**INFORMATION**:
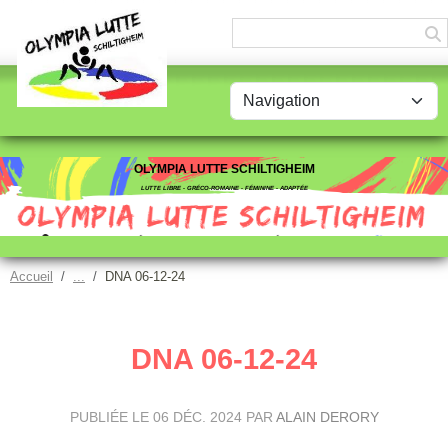
Panneau de gestion des cookies
OLYMPIA LUTTE SCHILTIGHEIM
LUTTE LIBRE - GRÉCO-ROMAINE - FÉMININE - ADAPTÉE
Accueil
DNA 06-12-24
DNA 06-12-24
PUBLIÉE LE
06 DÉC. 2024
PAR
ALAIN DERORY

**ACTION ITEM**: Copy out the lines of the data where the word "LUTTE" can be found.

**PROBLEM SOLUTION**:
OLYMPIA LUTTE SCHILTIGHEIM
LUTTE LIBRE - GRÉCO-ROMAINE - FÉMININE - ADAPTÉE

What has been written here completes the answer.